## Assignment
The answer must consist solely of the lines from the one containing "بالاترین تخفیف ها" through the last line of the records, set down exactly and without any pictures.
-------- Data extracts --------
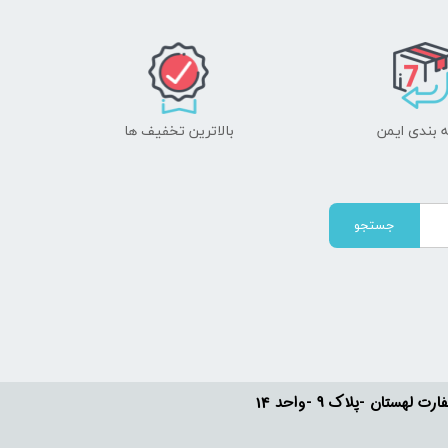
 بندی ایمن
بالاترین تخفیف ها
جستجو
ستان -پلاک 9 -واحد 14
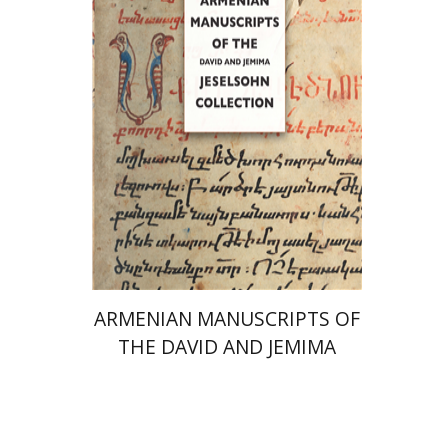
הנחת אתר ספר מודפס
$77
$86
ARMENIAN MANUSCRIPTS OF
THE DAVID AND JEMIMA
JESELSOHN COLLECTION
--------
## Your response
بالاترین تخفیف ها
جستجو
ستان -پلاک 9 -واحد 14
הנחת אתר ספר מודפס
$77
$86
ARMENIAN MANUSCRIPTS OF
THE DAVID AND JEMIMA
JESELSOHN COLLECTION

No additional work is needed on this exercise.